Porphyre fit de ſi grands progrès ſous cet excellent Maître, qu’en peu de tems il devint l’honneur de cette École.

Nous avons dans Euſebe[8] le fragment d’un Ouvrage de Porphyre dans lequel il fait l’hiſtoire d’une Fête que donna Longin pour célébrer le jour de la naiſſance de Platon. Porphyre y étoit. Ils étoient ſept en tout. La converſation roula pendant le repas ſur des matières ſçavantes. L’on y prouva qu’Éphore, Théopompe, Ménandre, Hypéride, Sophocle même avoient été des plagiaires.

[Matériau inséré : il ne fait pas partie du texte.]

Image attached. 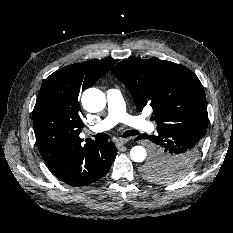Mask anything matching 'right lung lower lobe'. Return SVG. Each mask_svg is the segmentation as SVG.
Returning <instances> with one entry per match:
<instances>
[{"instance_id":"right-lung-lower-lobe-1","label":"right lung lower lobe","mask_w":233,"mask_h":233,"mask_svg":"<svg viewBox=\"0 0 233 233\" xmlns=\"http://www.w3.org/2000/svg\"><path fill=\"white\" fill-rule=\"evenodd\" d=\"M117 149L113 142L87 147L53 174L71 186H84L102 178L110 169Z\"/></svg>"}]
</instances>
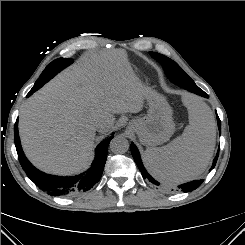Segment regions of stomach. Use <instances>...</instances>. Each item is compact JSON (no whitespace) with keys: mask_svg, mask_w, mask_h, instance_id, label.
Masks as SVG:
<instances>
[{"mask_svg":"<svg viewBox=\"0 0 245 245\" xmlns=\"http://www.w3.org/2000/svg\"><path fill=\"white\" fill-rule=\"evenodd\" d=\"M146 99L149 105L147 115L132 120L128 128L138 135L142 144L153 147L169 140L175 125L172 109L162 95L148 88Z\"/></svg>","mask_w":245,"mask_h":245,"instance_id":"obj_1","label":"stomach"}]
</instances>
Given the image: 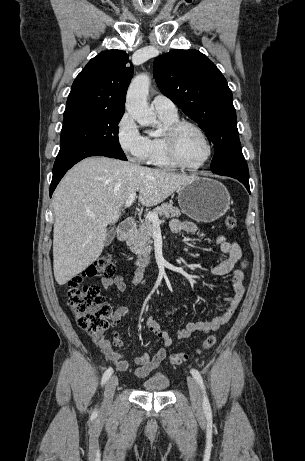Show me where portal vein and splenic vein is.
<instances>
[{
    "instance_id": "portal-vein-and-splenic-vein-1",
    "label": "portal vein and splenic vein",
    "mask_w": 305,
    "mask_h": 461,
    "mask_svg": "<svg viewBox=\"0 0 305 461\" xmlns=\"http://www.w3.org/2000/svg\"><path fill=\"white\" fill-rule=\"evenodd\" d=\"M135 197H136V193L132 192L129 195V197H128L126 203H125V207H130L133 204V202L135 201ZM89 217L96 218L97 216L93 215V214H89ZM146 218L149 219L153 224H160L161 223V221L159 220V218H158V216L156 214L148 213L146 215Z\"/></svg>"
}]
</instances>
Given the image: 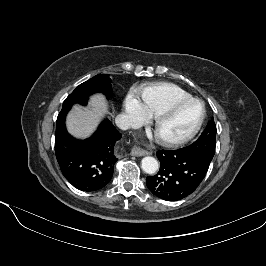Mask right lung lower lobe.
Listing matches in <instances>:
<instances>
[{
	"mask_svg": "<svg viewBox=\"0 0 266 266\" xmlns=\"http://www.w3.org/2000/svg\"><path fill=\"white\" fill-rule=\"evenodd\" d=\"M71 107L62 108L57 117L55 153L64 177L77 189L97 191L111 180L118 160L115 146L121 138L109 120L86 140H76L66 130L65 119Z\"/></svg>",
	"mask_w": 266,
	"mask_h": 266,
	"instance_id": "98d812e1",
	"label": "right lung lower lobe"
}]
</instances>
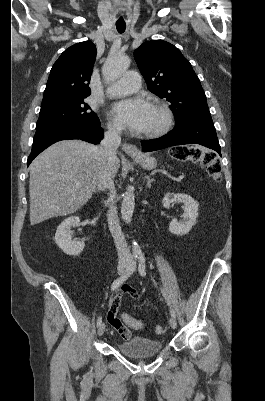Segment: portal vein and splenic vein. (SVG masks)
Masks as SVG:
<instances>
[{
  "instance_id": "18ae733b",
  "label": "portal vein and splenic vein",
  "mask_w": 265,
  "mask_h": 401,
  "mask_svg": "<svg viewBox=\"0 0 265 401\" xmlns=\"http://www.w3.org/2000/svg\"><path fill=\"white\" fill-rule=\"evenodd\" d=\"M178 178H179L180 181H183L184 178H186V175L179 174Z\"/></svg>"
}]
</instances>
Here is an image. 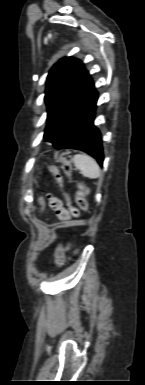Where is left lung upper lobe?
Returning <instances> with one entry per match:
<instances>
[{
    "mask_svg": "<svg viewBox=\"0 0 145 385\" xmlns=\"http://www.w3.org/2000/svg\"><path fill=\"white\" fill-rule=\"evenodd\" d=\"M92 83L82 63L65 57L58 61L47 77L45 101L47 103V127L44 138L50 141L62 120L81 100Z\"/></svg>",
    "mask_w": 145,
    "mask_h": 385,
    "instance_id": "5c2ea615",
    "label": "left lung upper lobe"
}]
</instances>
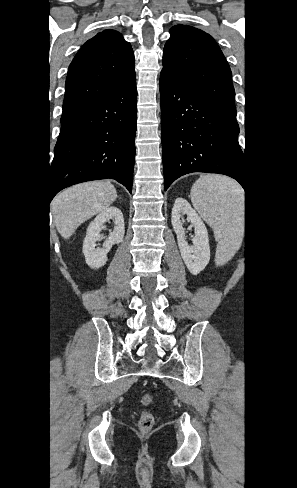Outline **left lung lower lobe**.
I'll list each match as a JSON object with an SVG mask.
<instances>
[{"label": "left lung lower lobe", "instance_id": "1", "mask_svg": "<svg viewBox=\"0 0 297 488\" xmlns=\"http://www.w3.org/2000/svg\"><path fill=\"white\" fill-rule=\"evenodd\" d=\"M164 189L192 172L219 173L247 187L236 115L160 76Z\"/></svg>", "mask_w": 297, "mask_h": 488}]
</instances>
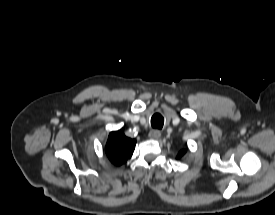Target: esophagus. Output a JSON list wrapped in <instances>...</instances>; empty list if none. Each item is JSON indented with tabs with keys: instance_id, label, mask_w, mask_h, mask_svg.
Wrapping results in <instances>:
<instances>
[{
	"instance_id": "34e87169",
	"label": "esophagus",
	"mask_w": 275,
	"mask_h": 215,
	"mask_svg": "<svg viewBox=\"0 0 275 215\" xmlns=\"http://www.w3.org/2000/svg\"><path fill=\"white\" fill-rule=\"evenodd\" d=\"M160 137H161V132L159 130L154 129L149 132V138L151 139L157 140Z\"/></svg>"
}]
</instances>
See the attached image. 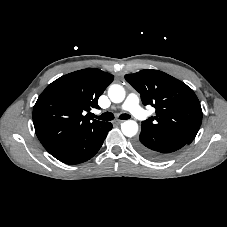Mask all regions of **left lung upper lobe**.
Returning a JSON list of instances; mask_svg holds the SVG:
<instances>
[{
  "instance_id": "1",
  "label": "left lung upper lobe",
  "mask_w": 227,
  "mask_h": 227,
  "mask_svg": "<svg viewBox=\"0 0 227 227\" xmlns=\"http://www.w3.org/2000/svg\"><path fill=\"white\" fill-rule=\"evenodd\" d=\"M141 94L144 105L156 108V116L142 127L191 143L202 122V109L194 91L180 80L159 70H141L125 75Z\"/></svg>"
}]
</instances>
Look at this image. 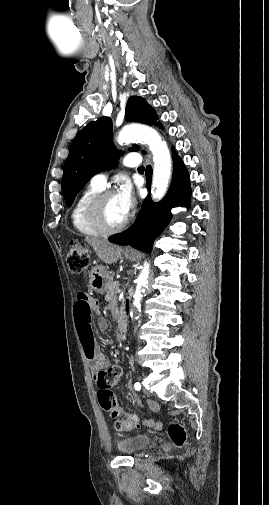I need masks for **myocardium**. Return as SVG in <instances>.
Masks as SVG:
<instances>
[{
  "label": "myocardium",
  "instance_id": "myocardium-1",
  "mask_svg": "<svg viewBox=\"0 0 269 505\" xmlns=\"http://www.w3.org/2000/svg\"><path fill=\"white\" fill-rule=\"evenodd\" d=\"M114 194L113 190L101 191L91 200L87 208V217L90 223L100 233L105 235L116 234L122 231L129 223L128 218L117 226H110L106 223L103 217V205L105 200Z\"/></svg>",
  "mask_w": 269,
  "mask_h": 505
}]
</instances>
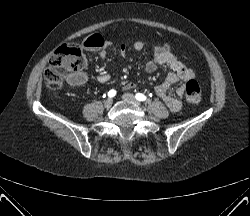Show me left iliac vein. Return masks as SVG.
<instances>
[{
	"label": "left iliac vein",
	"mask_w": 250,
	"mask_h": 216,
	"mask_svg": "<svg viewBox=\"0 0 250 216\" xmlns=\"http://www.w3.org/2000/svg\"><path fill=\"white\" fill-rule=\"evenodd\" d=\"M122 98L124 100H126V101L134 102V103L140 105V103L137 101L136 97L133 94H131V93H125V94H123Z\"/></svg>",
	"instance_id": "obj_1"
}]
</instances>
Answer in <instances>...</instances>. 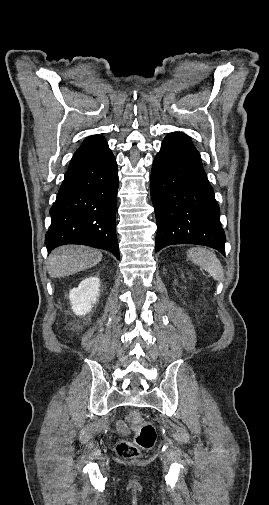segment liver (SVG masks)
Masks as SVG:
<instances>
[{"instance_id":"1","label":"liver","mask_w":269,"mask_h":505,"mask_svg":"<svg viewBox=\"0 0 269 505\" xmlns=\"http://www.w3.org/2000/svg\"><path fill=\"white\" fill-rule=\"evenodd\" d=\"M102 253L80 245H65L55 249L48 258V273L53 278L68 276L98 264Z\"/></svg>"}]
</instances>
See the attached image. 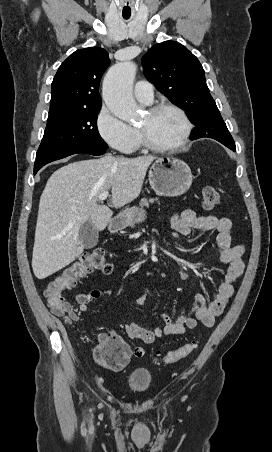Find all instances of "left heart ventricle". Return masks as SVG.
Instances as JSON below:
<instances>
[{"label": "left heart ventricle", "instance_id": "left-heart-ventricle-1", "mask_svg": "<svg viewBox=\"0 0 272 452\" xmlns=\"http://www.w3.org/2000/svg\"><path fill=\"white\" fill-rule=\"evenodd\" d=\"M138 126L142 127L149 140L157 145L175 143L183 127L180 117L169 110H162L155 114L147 113Z\"/></svg>", "mask_w": 272, "mask_h": 452}]
</instances>
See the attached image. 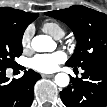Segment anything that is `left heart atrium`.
I'll return each mask as SVG.
<instances>
[{
    "label": "left heart atrium",
    "instance_id": "left-heart-atrium-1",
    "mask_svg": "<svg viewBox=\"0 0 107 107\" xmlns=\"http://www.w3.org/2000/svg\"><path fill=\"white\" fill-rule=\"evenodd\" d=\"M66 54L62 51L38 54L31 60V67L41 73H52L65 62Z\"/></svg>",
    "mask_w": 107,
    "mask_h": 107
}]
</instances>
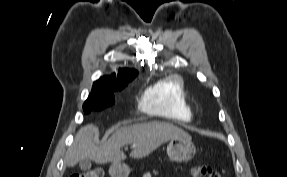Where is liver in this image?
I'll use <instances>...</instances> for the list:
<instances>
[{"instance_id":"6515ba94","label":"liver","mask_w":287,"mask_h":177,"mask_svg":"<svg viewBox=\"0 0 287 177\" xmlns=\"http://www.w3.org/2000/svg\"><path fill=\"white\" fill-rule=\"evenodd\" d=\"M98 128L93 124L82 127L75 136L65 163L75 166L80 160L90 159L97 164L120 162L126 159L121 148L133 145L130 156L140 159L148 156L163 143L176 138H190L181 128L167 122L152 121L137 123L117 129L101 144L96 143Z\"/></svg>"}]
</instances>
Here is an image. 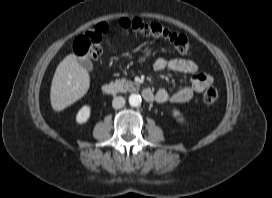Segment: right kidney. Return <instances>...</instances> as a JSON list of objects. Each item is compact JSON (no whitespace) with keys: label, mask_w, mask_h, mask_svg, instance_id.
<instances>
[{"label":"right kidney","mask_w":272,"mask_h":198,"mask_svg":"<svg viewBox=\"0 0 272 198\" xmlns=\"http://www.w3.org/2000/svg\"><path fill=\"white\" fill-rule=\"evenodd\" d=\"M91 114V108L87 105H84L77 113L76 115V121L79 124H83L88 121Z\"/></svg>","instance_id":"ca27d5eb"}]
</instances>
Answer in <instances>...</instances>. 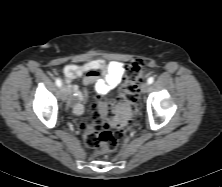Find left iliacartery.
Listing matches in <instances>:
<instances>
[{"mask_svg": "<svg viewBox=\"0 0 222 187\" xmlns=\"http://www.w3.org/2000/svg\"><path fill=\"white\" fill-rule=\"evenodd\" d=\"M147 81H148L149 84H152V83L154 82V77H150V78H148Z\"/></svg>", "mask_w": 222, "mask_h": 187, "instance_id": "left-iliac-artery-1", "label": "left iliac artery"}]
</instances>
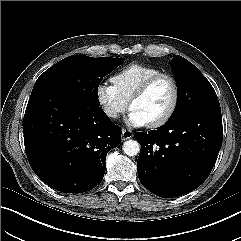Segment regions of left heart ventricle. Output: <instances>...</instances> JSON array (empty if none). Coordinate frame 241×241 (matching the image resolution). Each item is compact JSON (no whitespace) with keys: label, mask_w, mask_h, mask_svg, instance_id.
Wrapping results in <instances>:
<instances>
[{"label":"left heart ventricle","mask_w":241,"mask_h":241,"mask_svg":"<svg viewBox=\"0 0 241 241\" xmlns=\"http://www.w3.org/2000/svg\"><path fill=\"white\" fill-rule=\"evenodd\" d=\"M173 87L169 80L160 79L141 98L133 102L131 110L137 112L146 123L162 117L171 105Z\"/></svg>","instance_id":"obj_1"}]
</instances>
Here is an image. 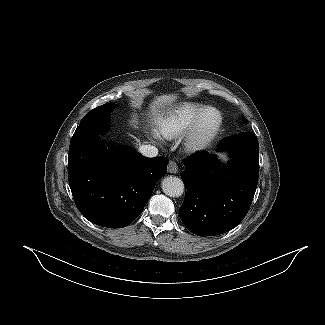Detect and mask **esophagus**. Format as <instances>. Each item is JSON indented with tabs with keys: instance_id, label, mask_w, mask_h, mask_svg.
<instances>
[{
	"instance_id": "obj_1",
	"label": "esophagus",
	"mask_w": 325,
	"mask_h": 325,
	"mask_svg": "<svg viewBox=\"0 0 325 325\" xmlns=\"http://www.w3.org/2000/svg\"><path fill=\"white\" fill-rule=\"evenodd\" d=\"M168 172L172 174L178 173V166L175 161H170L168 164Z\"/></svg>"
}]
</instances>
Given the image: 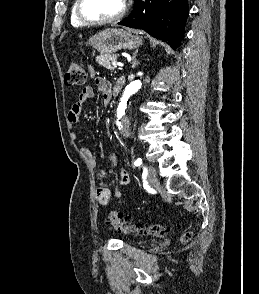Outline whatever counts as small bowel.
I'll use <instances>...</instances> for the list:
<instances>
[{"mask_svg": "<svg viewBox=\"0 0 259 294\" xmlns=\"http://www.w3.org/2000/svg\"><path fill=\"white\" fill-rule=\"evenodd\" d=\"M90 75L95 79V83L99 91L102 93V100L105 105H107L112 95L115 94L114 87H112L111 83L102 77H95V72L91 68ZM94 97V89L91 86L84 87L78 95L76 102L70 108L68 112V121L71 124H74L78 121L79 115L81 113L83 105L91 100ZM73 137H76V134L73 133ZM81 153L89 160L92 166H96V156L93 151L86 145L80 147ZM110 160L112 164H115V156L111 155ZM110 178L101 174L100 180L98 183V187L96 190V198L100 205H107L112 197L122 198L124 194L120 190L112 191L109 186ZM115 180L120 184H127L129 182V174L125 170H121L118 174L115 175Z\"/></svg>", "mask_w": 259, "mask_h": 294, "instance_id": "obj_1", "label": "small bowel"}]
</instances>
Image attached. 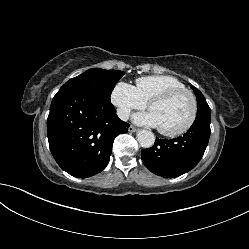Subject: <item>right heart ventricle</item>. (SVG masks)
I'll list each match as a JSON object with an SVG mask.
<instances>
[{
    "mask_svg": "<svg viewBox=\"0 0 249 249\" xmlns=\"http://www.w3.org/2000/svg\"><path fill=\"white\" fill-rule=\"evenodd\" d=\"M135 88L141 98L148 103L157 95L169 90L185 88V85L170 75H149L136 79Z\"/></svg>",
    "mask_w": 249,
    "mask_h": 249,
    "instance_id": "right-heart-ventricle-1",
    "label": "right heart ventricle"
}]
</instances>
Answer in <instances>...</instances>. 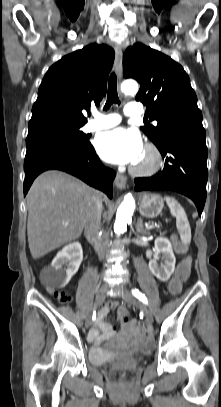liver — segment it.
Here are the masks:
<instances>
[{
	"label": "liver",
	"mask_w": 221,
	"mask_h": 407,
	"mask_svg": "<svg viewBox=\"0 0 221 407\" xmlns=\"http://www.w3.org/2000/svg\"><path fill=\"white\" fill-rule=\"evenodd\" d=\"M95 196L100 197V193L67 173L49 170L40 174L26 197L27 235L32 257L39 259L78 239Z\"/></svg>",
	"instance_id": "6515ba94"
}]
</instances>
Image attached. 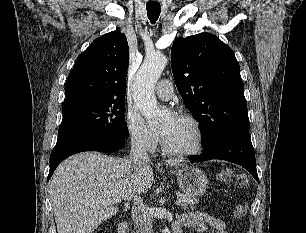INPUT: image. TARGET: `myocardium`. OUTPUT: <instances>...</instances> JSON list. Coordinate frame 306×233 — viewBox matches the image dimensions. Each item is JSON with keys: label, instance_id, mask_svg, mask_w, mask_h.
I'll list each match as a JSON object with an SVG mask.
<instances>
[{"label": "myocardium", "instance_id": "obj_1", "mask_svg": "<svg viewBox=\"0 0 306 233\" xmlns=\"http://www.w3.org/2000/svg\"><path fill=\"white\" fill-rule=\"evenodd\" d=\"M176 118L187 120L193 125L195 132H196V145L191 150L177 151V150H173L169 148L166 142L164 141V139L162 138L161 146H162L163 152H165L168 155L176 156V157H191V156H195L199 154L202 151L203 144H204V133H203V129H202V126L199 120L195 116L187 112L178 113L176 115Z\"/></svg>", "mask_w": 306, "mask_h": 233}]
</instances>
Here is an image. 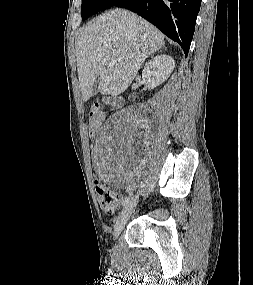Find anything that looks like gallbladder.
I'll return each instance as SVG.
<instances>
[{"label": "gallbladder", "mask_w": 253, "mask_h": 285, "mask_svg": "<svg viewBox=\"0 0 253 285\" xmlns=\"http://www.w3.org/2000/svg\"><path fill=\"white\" fill-rule=\"evenodd\" d=\"M99 83L100 77L98 76L92 87V96L96 95L99 92Z\"/></svg>", "instance_id": "1"}]
</instances>
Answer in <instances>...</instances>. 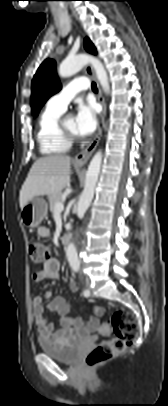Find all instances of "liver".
<instances>
[{
    "instance_id": "obj_1",
    "label": "liver",
    "mask_w": 168,
    "mask_h": 406,
    "mask_svg": "<svg viewBox=\"0 0 168 406\" xmlns=\"http://www.w3.org/2000/svg\"><path fill=\"white\" fill-rule=\"evenodd\" d=\"M70 162L71 158L65 155L37 159L20 190V208L36 196L51 197L60 193L70 182Z\"/></svg>"
}]
</instances>
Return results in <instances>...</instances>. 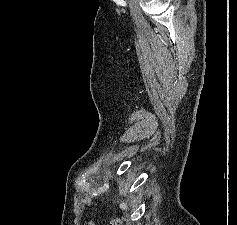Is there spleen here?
Instances as JSON below:
<instances>
[{
    "label": "spleen",
    "mask_w": 237,
    "mask_h": 225,
    "mask_svg": "<svg viewBox=\"0 0 237 225\" xmlns=\"http://www.w3.org/2000/svg\"><path fill=\"white\" fill-rule=\"evenodd\" d=\"M120 208H121L122 210H126V209L128 208L127 203L121 202Z\"/></svg>",
    "instance_id": "3e777b00"
}]
</instances>
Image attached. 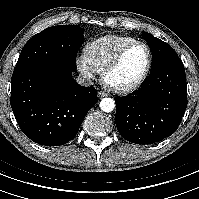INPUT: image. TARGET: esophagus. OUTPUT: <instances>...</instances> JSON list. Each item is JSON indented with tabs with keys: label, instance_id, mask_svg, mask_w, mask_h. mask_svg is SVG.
I'll return each instance as SVG.
<instances>
[{
	"label": "esophagus",
	"instance_id": "esophagus-1",
	"mask_svg": "<svg viewBox=\"0 0 199 199\" xmlns=\"http://www.w3.org/2000/svg\"><path fill=\"white\" fill-rule=\"evenodd\" d=\"M98 97L100 98V99H102V98H104V97H106L107 96V93H105L104 91H98Z\"/></svg>",
	"mask_w": 199,
	"mask_h": 199
}]
</instances>
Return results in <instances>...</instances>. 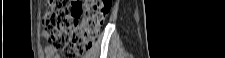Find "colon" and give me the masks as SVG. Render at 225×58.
<instances>
[{"mask_svg": "<svg viewBox=\"0 0 225 58\" xmlns=\"http://www.w3.org/2000/svg\"><path fill=\"white\" fill-rule=\"evenodd\" d=\"M110 0H50L42 20V34L50 55L77 57L97 39L111 11Z\"/></svg>", "mask_w": 225, "mask_h": 58, "instance_id": "colon-1", "label": "colon"}]
</instances>
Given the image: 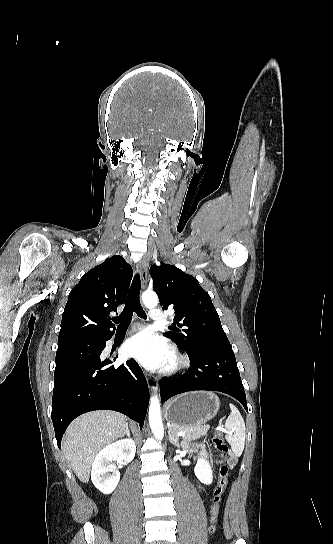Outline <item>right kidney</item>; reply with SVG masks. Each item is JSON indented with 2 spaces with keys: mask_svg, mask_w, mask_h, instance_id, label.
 <instances>
[{
  "mask_svg": "<svg viewBox=\"0 0 333 544\" xmlns=\"http://www.w3.org/2000/svg\"><path fill=\"white\" fill-rule=\"evenodd\" d=\"M136 446L132 439H122L104 447L95 457L91 480L94 486L104 494L114 491L120 480L118 468L133 460ZM116 461L117 465L110 462Z\"/></svg>",
  "mask_w": 333,
  "mask_h": 544,
  "instance_id": "right-kidney-1",
  "label": "right kidney"
}]
</instances>
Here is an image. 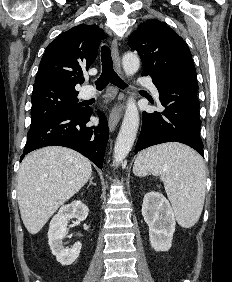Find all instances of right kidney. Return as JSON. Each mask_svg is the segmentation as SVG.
I'll use <instances>...</instances> for the list:
<instances>
[{
    "instance_id": "right-kidney-1",
    "label": "right kidney",
    "mask_w": 232,
    "mask_h": 282,
    "mask_svg": "<svg viewBox=\"0 0 232 282\" xmlns=\"http://www.w3.org/2000/svg\"><path fill=\"white\" fill-rule=\"evenodd\" d=\"M89 209L81 201H73L63 205L52 218L48 231V243L57 261L62 265H71L79 256L82 244L76 242L72 248H65L62 240L67 235V225L70 219L83 221L88 216Z\"/></svg>"
}]
</instances>
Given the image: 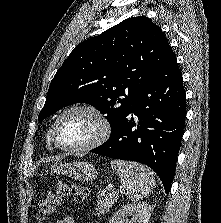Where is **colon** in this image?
Returning a JSON list of instances; mask_svg holds the SVG:
<instances>
[{"label": "colon", "instance_id": "1", "mask_svg": "<svg viewBox=\"0 0 221 223\" xmlns=\"http://www.w3.org/2000/svg\"><path fill=\"white\" fill-rule=\"evenodd\" d=\"M88 189L74 181L59 183L57 188L49 192L38 203L36 218L43 222L53 216L56 209L61 205L64 197L73 195L79 203H83L88 196Z\"/></svg>", "mask_w": 221, "mask_h": 223}]
</instances>
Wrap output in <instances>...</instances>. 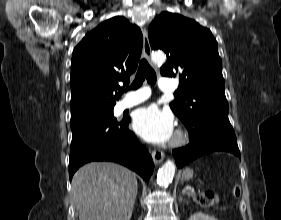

La Grammaire & la Rhétorique ne ſuffiſoient pas, pour occuper tout entier un homme auſſi avide de ſavoir que Porphyre. Il fit ſon ſecond voyage à Rome à l’âge de trente ans, la douziéme année de l’Empire de Gallien, c’est-à-dire, au commencement de l’an 263. de J.C. Le célèbre Plotin y tenoit alors ſon école. Il paſſoit pour être le premier Philoſophe de ſon tems ; la plus ſublime Métaphyſique & la théurgie étoient les principaux objets de ses études. On appelloit Théurgie, la ſcience qui apprenoit les diverſes espéces des êtres intelligens, la ſubordination qui étoit entr’eux, le culte qui leur étoit dû, & les cérémonies néceſſaires pour s’unir intimement avec eux.

Porphyre n’eut pas plutôt vû Plotin qu’il ſe propoſa d’acquérir l’amitié de cet homme illuſtre & bientôt le diſciple eut l’eſtime & la confiance de ſon maître à tel point, que Plotin chargea Porphyre de répondre aux questions qu’on lui faisoit, & lui donna ſes Ouvrages[9] pour qu’il y mît la derniére main. Ils demeurerent près de ſix ans enſemble. Porphyre qui étoit fort ſujet à la mélancolie[10] s’en trouva tellement fatigué que Plotin lui conſeilla de voyager pour la diſſiper. Dans les accès de ſes vapeurs il lui prenoit un ſi grand dégoût de la vie, que pluſieurs fois il ſe ſeroit donné la mort, ſi Plotin ne l’en eût détourné. La Philoſophie de ces Platoniciens inſpiroit un grand mépris pour la vie. Leur ſyſtême étoit que quiconque aſpiroit à la ſageſſe, devoit renoncer à tous les plaiſirs des ſens ; que nous étions dans un état d’épreuve, dont il falloit ſortir, pour pouvoir être heureux. Quelques-uns étoient perſuadés, qu’il étoit permis à chaque mortel de hâter la réunion de ſon âme avec celle des esprits. Porphyre, ſuivant le conſeil de Plotin, ſortit de Rome la quinziéme année de l’Empire de Gallien, ſur la fin de l’an 268. de J. C.. Il alla en Sicile au Cap de Lilibée pour y faire connoiſſance avec Probus, qui y avoit une grande réputation. Eunape prétend que Porphyre fut long-temps en Sicile, ne faiſant que ſoupirer ; qu’il ne prenoit point de nourriture, & qu’il ne vouloit voir perſonne ; que Plotin en ayant été informé, & craignant qu’il ne voulût mourir, paſſa en Sicile, où il eut des conferences avec Porphyre, qu’il détermina à conſentir de vivre. Eunape ajoûte, que Porphyre avoit écrit la converſation qu’il avoit eue avec Plotin à ce ſujet. Mais aſſûrément il y a de la confuſion dans le récit d’Eunape. Car Porphyre lui-même[11] en dit aſſez, pour donner lieu de croire qu’il n’a pas revû Plotin depuis qu’il étoit parti pour la Sicile.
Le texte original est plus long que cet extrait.